Answer:
A. 30 B. 95 Packages.
Explanation:
A. The total income from the pre-sale is calculated as follows:
Admission: $5/person * 210 people = $1050
Ticket packages: $25/package * 52 packages = $1300
Tricky tray packages: $20/package * 45 packages = $900
Raffle ticket packages: $15/package * 60 packages = $900
So, the total pre-sale income is $1050 + $1300 + $900 + $900 = $4150.
The total expenses for the DJ and decorations are $325 + $700 = $1025.
The profit from the pre-sale, subtracting the expenses from the income, is $4150 - $1025 = $3125.
If the goal is to profit at least $4000, the income from the ticket packages sold at the door must be at least $4000 - $3125 = $875.

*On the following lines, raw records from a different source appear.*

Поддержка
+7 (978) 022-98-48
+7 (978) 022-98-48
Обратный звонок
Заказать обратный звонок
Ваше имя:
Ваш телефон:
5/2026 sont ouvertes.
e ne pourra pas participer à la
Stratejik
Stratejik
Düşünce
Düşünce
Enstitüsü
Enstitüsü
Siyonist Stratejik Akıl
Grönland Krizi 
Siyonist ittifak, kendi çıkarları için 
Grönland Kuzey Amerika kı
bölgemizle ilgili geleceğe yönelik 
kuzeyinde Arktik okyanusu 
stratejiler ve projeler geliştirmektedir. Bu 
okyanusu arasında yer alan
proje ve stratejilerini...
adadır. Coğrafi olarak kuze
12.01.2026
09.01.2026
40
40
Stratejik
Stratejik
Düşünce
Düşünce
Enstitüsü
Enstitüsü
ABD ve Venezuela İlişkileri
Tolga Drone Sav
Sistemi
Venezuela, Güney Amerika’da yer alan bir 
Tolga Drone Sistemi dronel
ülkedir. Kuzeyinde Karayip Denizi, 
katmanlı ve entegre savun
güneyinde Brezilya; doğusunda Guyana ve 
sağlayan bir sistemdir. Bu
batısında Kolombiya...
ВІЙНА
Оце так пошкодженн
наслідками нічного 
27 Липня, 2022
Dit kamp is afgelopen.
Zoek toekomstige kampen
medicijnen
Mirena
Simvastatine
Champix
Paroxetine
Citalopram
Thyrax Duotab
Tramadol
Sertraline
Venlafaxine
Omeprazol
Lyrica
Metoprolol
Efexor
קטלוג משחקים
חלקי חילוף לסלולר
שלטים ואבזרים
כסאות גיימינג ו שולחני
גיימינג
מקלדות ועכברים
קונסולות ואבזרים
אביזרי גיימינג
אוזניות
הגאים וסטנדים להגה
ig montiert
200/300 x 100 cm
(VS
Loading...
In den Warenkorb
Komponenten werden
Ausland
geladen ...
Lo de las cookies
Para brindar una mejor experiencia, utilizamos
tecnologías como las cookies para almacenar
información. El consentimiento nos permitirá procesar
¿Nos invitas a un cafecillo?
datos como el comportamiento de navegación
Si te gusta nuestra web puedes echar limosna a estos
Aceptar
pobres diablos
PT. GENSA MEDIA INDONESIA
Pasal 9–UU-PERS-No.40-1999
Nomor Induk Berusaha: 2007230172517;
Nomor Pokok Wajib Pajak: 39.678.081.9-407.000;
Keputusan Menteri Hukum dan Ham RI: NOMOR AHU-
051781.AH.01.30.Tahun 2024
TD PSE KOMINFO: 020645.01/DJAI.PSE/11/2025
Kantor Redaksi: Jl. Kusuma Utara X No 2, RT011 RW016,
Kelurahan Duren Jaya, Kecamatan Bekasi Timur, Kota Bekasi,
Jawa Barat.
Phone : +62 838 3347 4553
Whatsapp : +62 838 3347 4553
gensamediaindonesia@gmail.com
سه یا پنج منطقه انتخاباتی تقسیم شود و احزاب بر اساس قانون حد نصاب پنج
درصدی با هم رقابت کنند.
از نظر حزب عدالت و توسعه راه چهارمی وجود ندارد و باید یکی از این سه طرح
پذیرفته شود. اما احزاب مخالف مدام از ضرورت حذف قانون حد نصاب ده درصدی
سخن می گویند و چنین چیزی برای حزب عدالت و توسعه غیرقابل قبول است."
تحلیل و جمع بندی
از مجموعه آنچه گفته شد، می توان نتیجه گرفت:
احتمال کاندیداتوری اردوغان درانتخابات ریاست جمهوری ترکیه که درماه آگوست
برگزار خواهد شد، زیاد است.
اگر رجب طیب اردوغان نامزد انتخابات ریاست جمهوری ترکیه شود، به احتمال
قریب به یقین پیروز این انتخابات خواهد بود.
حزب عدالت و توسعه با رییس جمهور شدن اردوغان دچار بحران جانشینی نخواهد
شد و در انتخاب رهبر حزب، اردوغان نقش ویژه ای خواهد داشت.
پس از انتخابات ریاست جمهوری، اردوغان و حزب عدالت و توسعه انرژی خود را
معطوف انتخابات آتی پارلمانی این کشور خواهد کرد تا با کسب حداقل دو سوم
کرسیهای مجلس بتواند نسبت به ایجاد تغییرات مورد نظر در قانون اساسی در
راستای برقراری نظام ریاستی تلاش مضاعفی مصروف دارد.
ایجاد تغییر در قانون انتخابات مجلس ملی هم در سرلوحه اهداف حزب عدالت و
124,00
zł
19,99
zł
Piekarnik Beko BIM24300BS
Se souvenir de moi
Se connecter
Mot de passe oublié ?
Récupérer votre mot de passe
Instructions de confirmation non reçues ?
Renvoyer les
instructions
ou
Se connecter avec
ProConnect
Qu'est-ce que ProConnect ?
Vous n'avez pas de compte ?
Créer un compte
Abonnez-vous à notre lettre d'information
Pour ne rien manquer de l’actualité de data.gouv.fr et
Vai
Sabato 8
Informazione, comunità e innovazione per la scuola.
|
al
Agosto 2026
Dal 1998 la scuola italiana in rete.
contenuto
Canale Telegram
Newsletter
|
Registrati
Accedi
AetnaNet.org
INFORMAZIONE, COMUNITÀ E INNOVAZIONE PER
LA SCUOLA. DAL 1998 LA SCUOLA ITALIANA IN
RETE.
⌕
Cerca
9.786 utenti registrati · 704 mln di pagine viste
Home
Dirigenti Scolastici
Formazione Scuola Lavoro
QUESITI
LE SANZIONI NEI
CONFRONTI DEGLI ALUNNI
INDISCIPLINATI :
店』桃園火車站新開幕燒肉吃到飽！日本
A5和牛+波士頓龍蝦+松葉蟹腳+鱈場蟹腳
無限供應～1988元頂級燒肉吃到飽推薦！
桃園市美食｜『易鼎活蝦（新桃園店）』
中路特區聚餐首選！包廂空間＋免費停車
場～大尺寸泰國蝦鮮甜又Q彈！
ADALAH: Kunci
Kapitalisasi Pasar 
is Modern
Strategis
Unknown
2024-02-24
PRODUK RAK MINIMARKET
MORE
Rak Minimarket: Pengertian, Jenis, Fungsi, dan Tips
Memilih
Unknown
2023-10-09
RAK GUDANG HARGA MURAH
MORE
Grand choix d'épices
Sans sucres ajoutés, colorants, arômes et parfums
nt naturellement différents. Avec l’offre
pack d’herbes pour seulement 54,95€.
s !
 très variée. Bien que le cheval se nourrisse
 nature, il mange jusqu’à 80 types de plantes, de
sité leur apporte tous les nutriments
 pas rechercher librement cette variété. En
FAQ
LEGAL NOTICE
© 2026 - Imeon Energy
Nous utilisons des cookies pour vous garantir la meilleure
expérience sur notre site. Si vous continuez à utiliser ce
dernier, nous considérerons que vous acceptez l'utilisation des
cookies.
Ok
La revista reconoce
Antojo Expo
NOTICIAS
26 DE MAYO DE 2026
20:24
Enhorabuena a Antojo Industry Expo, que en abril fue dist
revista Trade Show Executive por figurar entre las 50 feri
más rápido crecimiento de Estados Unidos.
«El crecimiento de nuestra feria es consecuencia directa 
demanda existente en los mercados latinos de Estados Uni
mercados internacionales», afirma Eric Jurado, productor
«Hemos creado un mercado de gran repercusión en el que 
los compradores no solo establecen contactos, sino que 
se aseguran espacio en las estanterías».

Let’s define the variable x as the number of ticket packages sold at the door. Each package is sold for $30, so the inequality to solve is $30x >= $875.
Solving for x gives x >= $875 / $30 ≈ 29.17. Since we can’t sell a fraction of a ticket, we need to round up to the nearest whole number. So, the minimum number of ticket packages that must be sold at the door is 30.
B. If the actual profit was $5975, and we know that $3125 was made in the pre-sale, then the income from the door sales is $5975 - $3125 = $2850.
Since each ticket package sold at the door is $30, the number of packages sold is $2850 / $30 = 95 packages. So, 95 ticket packages were sold at the door on the night of the Bash.